Section 1750 provides that the indemnification and advancement of expenses
provided by, or granted pursuant to, Subchapter 17D of the BCL, shall, unless
otherwise provided when authorized or ratified, continue as to a person who has
ceased to be a director, officer, employee or agent and shall inure to the
benefit of the heirs and personal representative of such person.

The Company's by-laws provide, in general, that the Company shall indemnify its
officers and directors to the fullest extend authorized by law.

Item 7. Exemption from Registration Claimed

Not Applicable.

Item 8. Exhibits

The following exhibits are filed as part of this Registration Statement or, 
where so indicated, have been previously filed and are incorporated herein by 
reference.

     Exhibit No.         Description

      5.1                Opinion of Counsel regarding legality

<F1>
    10.1                 1984 Employee Stock Option Plan (Qualified and Non-
                         Qualified), as amended and restated

<F2>
   10.2                  1995 Employee and Consultant Equity Plan

     23.1                Consent of Coopers and Lybrand L.L.P.

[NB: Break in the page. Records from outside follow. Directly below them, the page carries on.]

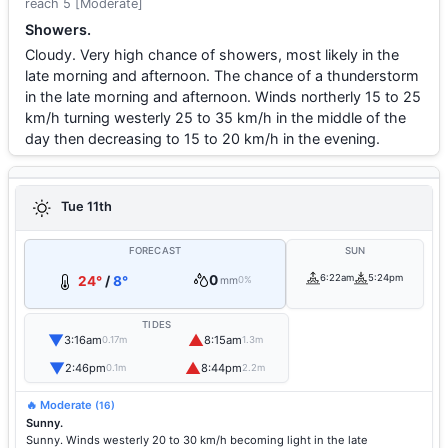
reach 5 [Moderate]
Showers.
Cloudy. Very high chance of showers, most likely in the
late morning and afternoon. The chance of a thunderstorm
in the late morning and afternoon. Winds northerly 15 to 25
km/h turning westerly 25 to 35 km/h in the middle of the
day then decreasing to 15 to 20 km/h in the evening.
Tue 11th
FORECAST
SUN
0
6:22am
5:24pm
24°
/
8°
mm
0%
TIDES
▼
▲
3:16am
8:15am
0.17m
1.3m
▼
▲
2:46pm
8:44pm
0.1m
2.2m
🔥 Moderate
(16)
Sunny.
Sunny. Winds westerly 20 to 30 km/h becoming light in the late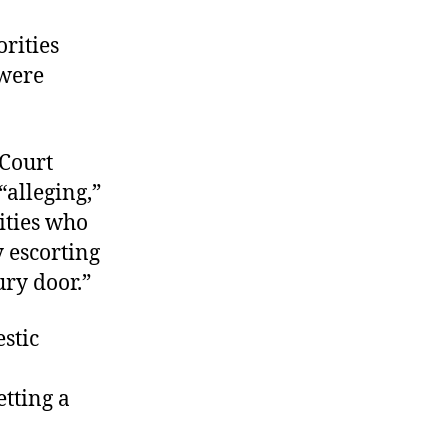
rities
 were
 Court
“alleging,”
rities who
 escorting
ry door.”
stic
etting a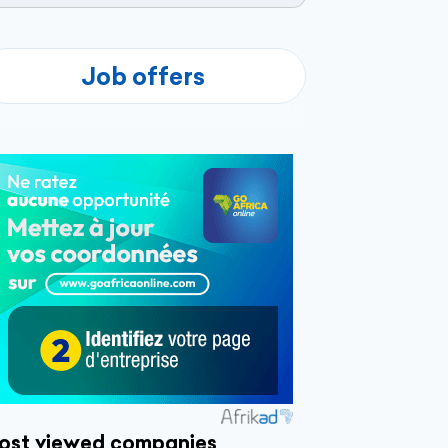
Job offers
ost viewed companies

     23.2                Consent of Counsel (included as part of Exhibit 5.1)

     24.1                Power of Attorney (included on pages 7 and 8)

______________________

<F1>
Incorporated by reference from the Company's Registration Statement on
Form S-1 (File No. 33-96888).  

<F2>
Incorporated by reference from Amendment No. 1 to the Company's Registration
Statement on Form S-1 (File No. 33-96888).

<PAGE>

Item 9. Undertakings

(a)  The undersigned registrant hereby undertakes:

(1)  To file, during any period in which offers or sales are being made, a 
post-effective amendment to this Registration Statement;

(i)  To include any prospectus required by section 10(a)(3) of the Securities
Act of 1933, as amended:

(ii) To reflect in the prospectus any facts or events arising after the
effective date of the Registration Statement (or the most recent post-effective
amendment thereof) which, individually or in the aggregate, represent a 
fundamental change in the information set forth in the Registration Statement;

(iii) To include any material information with respect to the plan of
distribution not previously disclosed in the Registration Statement or any
material change to such information in the Registration Statement;

Provided, however, that paragraphs (a)(1)(i) and (a)(1)(ii)  do not apply if the
registration statement is on Form S-3 or S-8 and the information required to be
included in a post-effective amendment by those paragraphs is contained in 
periodic reports filed by the registrant pursuant to section 13 or section 15(d)
of the Securities Exchange Act of 1934, as amended, that are
incorporated by reference in the Registration Statement.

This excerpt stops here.